_Task prompt:_ Your answer must be a single number: how many lines in the records below contain the word "Machines".

_Saved entries:_
Content starts

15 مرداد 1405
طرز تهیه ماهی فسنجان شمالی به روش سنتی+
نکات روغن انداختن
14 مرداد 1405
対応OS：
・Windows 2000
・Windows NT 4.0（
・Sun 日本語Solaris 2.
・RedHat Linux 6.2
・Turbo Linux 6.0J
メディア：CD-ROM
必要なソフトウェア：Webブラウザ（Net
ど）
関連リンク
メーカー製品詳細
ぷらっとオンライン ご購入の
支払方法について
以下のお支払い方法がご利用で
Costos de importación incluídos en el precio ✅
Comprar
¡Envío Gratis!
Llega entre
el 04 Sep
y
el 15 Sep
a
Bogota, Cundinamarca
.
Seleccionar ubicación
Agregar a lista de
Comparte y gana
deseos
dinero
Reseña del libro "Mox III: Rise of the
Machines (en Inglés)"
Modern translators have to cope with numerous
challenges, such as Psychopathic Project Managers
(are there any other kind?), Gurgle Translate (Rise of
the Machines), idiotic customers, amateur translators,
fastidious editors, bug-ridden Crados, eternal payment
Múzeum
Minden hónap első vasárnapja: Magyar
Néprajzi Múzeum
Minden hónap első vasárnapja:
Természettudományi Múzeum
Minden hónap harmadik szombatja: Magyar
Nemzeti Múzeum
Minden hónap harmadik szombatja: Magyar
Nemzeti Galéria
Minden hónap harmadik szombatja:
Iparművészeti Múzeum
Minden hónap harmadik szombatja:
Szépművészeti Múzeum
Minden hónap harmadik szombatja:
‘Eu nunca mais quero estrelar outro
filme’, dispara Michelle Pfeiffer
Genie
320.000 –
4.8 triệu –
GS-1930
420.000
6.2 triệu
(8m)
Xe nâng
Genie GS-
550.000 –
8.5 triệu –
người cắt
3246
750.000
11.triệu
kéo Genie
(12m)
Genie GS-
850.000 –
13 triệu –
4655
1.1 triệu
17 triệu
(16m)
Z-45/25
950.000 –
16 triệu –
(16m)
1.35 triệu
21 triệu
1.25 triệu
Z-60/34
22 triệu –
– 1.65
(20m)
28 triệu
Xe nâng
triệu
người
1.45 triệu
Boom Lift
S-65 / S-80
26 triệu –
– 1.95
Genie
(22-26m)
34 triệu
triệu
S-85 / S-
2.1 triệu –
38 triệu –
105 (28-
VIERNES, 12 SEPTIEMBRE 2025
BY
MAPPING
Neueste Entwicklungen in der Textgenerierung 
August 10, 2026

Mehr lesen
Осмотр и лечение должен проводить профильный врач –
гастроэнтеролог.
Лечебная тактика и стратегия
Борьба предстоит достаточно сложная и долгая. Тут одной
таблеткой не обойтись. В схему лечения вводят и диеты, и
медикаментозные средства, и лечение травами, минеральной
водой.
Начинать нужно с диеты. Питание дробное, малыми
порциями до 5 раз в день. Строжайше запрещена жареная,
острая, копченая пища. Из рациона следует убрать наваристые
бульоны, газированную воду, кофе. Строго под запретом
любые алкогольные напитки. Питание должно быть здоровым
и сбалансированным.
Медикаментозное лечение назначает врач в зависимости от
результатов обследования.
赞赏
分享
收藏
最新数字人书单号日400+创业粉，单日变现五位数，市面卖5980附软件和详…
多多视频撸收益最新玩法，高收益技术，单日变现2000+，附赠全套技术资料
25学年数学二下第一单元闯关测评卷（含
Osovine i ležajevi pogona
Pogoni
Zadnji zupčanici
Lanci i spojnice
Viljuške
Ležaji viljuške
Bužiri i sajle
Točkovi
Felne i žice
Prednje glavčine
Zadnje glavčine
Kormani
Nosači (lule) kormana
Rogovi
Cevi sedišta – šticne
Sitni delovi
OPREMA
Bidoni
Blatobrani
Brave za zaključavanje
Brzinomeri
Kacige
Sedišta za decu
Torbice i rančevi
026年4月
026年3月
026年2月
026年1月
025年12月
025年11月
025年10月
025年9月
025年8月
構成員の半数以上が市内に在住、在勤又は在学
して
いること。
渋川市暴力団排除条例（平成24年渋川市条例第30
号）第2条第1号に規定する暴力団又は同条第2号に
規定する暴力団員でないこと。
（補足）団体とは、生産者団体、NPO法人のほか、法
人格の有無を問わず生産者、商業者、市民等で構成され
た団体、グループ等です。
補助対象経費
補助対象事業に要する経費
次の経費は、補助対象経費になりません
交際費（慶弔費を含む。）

Content ends

_Solution to this task:_ 2